Refugees, desperate to reach Australia, speak about appalling conditions in Indonesia

Protesting for refugee rights on December 11 in Melbourne. Photo: RAC Vic/Facebook

Nilofar told a forum on December 5 — by video link from Indonesia — that refugees stranded there are not allowed to work or study. A Hazara refugee from a minority group that is persecuted by Afghanistan and Pakistan, she said refugees have little chance of resettlement and this had led some to commit suicide.

The meeting, jointly organised by the Refugee Action Collective (Victoria) and the Refugee Action Coalition (NSW), discussed the dire situation of about 14,000 refugees stranded in Indonesia after being prevented from coming to Australia.

Australia has not been accepting refugees from Indonesia since 2014.

Margaret Sinclair, a RAC (Vic) member who visited Indonesia in October, described conditions for refugees as “shocking”. Two thirds live in run-down accommodation, provided by the International Organisation for Migration (IOM).
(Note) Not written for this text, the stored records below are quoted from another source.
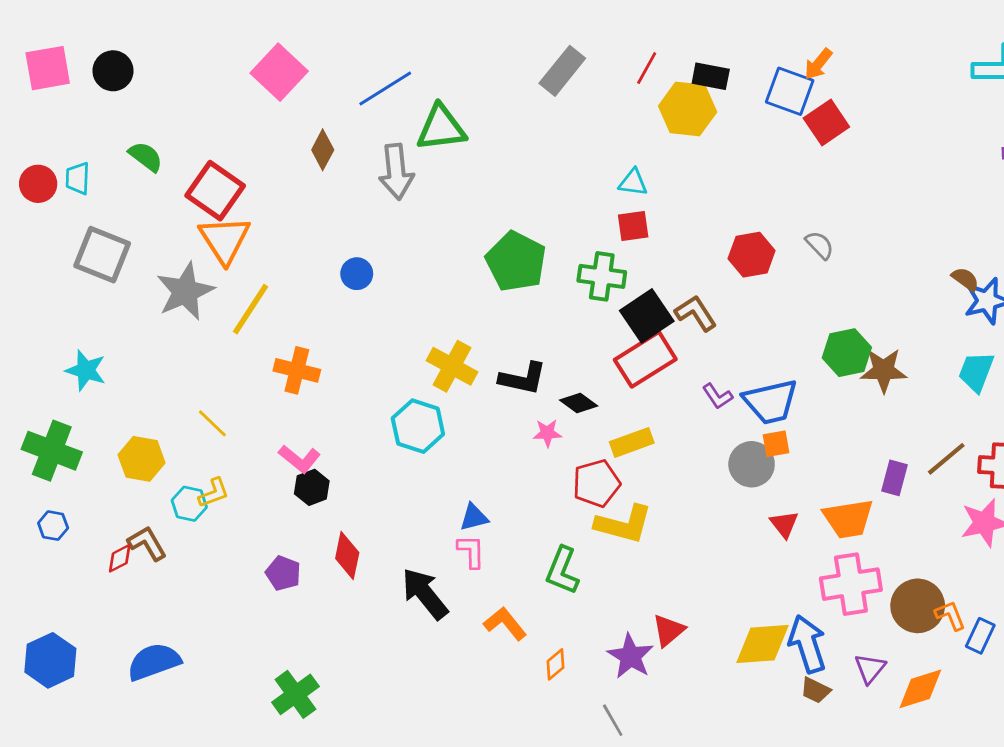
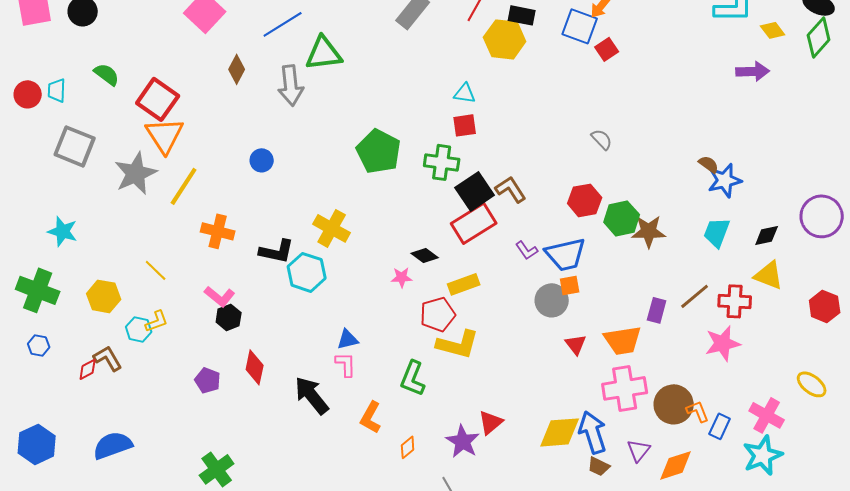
red square: (826, 123) -> (607, 49), size x0.7
red hexagon: (752, 255) -> (585, 200), moved
black L-shape: (523, 378) -> (277, 251), moved
orange L-shape: (505, 624) -> (371, 417), turned -112

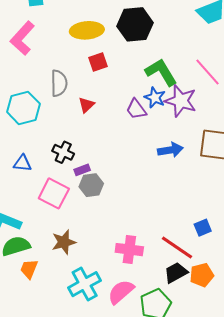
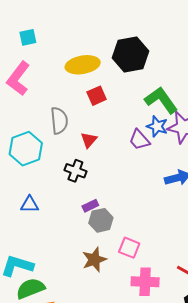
black cross: (63, 152) -> (75, 171), moved
pink square: (54, 193) -> (129, 248), moved, size x0.7
brown star: (64, 242) -> (94, 260), moved

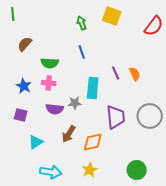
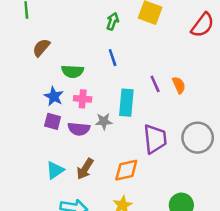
green arrow: (82, 23) -> (113, 21), turned 40
pink cross: (49, 83) -> (83, 99), moved
blue star: (24, 86) -> (54, 96), moved
purple square: (21, 115) -> (53, 121), moved
brown arrow: (69, 134) -> (85, 169), moved

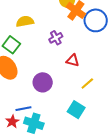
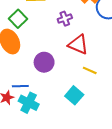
red triangle: (73, 61) -> (78, 45), size x1.5
yellow line: (87, 83) -> (90, 70), turned 56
Often a whole family has to live in a single room. There is no play equipment for children, and no maternal and child health care.

The Australian government pays $120 a month for adults and $50 a month for children, but there is no budget for their medical needs.

Sinclair said the refugees are in a state of “deep despair”. Some children do not speak. She said Australia must expand its humanitarian migration program to include the refugees in Indonesia.

Ian Rintoul from RAC (NSW), who also visited Indonesia, said the Indonesian government classifies the refugees as illegal immigrants and therefore they are not given work rights. Children cannot be educated beyond primary level.

Only 11,000 refugees receive any income support. The IOM, funded by Australia, gives no income support to refugees who arrived after 2018.

Rintoul said there are weekly protests by refugees outside the Jakarta offices of the United Nations High Commission for Refugees (UNHCR). Sometimes they are savagely repressed, causing refugees to be hospitalised.

Rintoul noted that Labor’s policy calls for a “review” of the situation of refugees in Indonesia, but no action has been taken.

Mohammed, a refugee from Sudan, said he has been recognised as a refugee by the UNHCR, but was told he has no chance of resettlement.

Sarwar, an Afghan refugee, said there have been protests by refugees in seven Indonesian cities.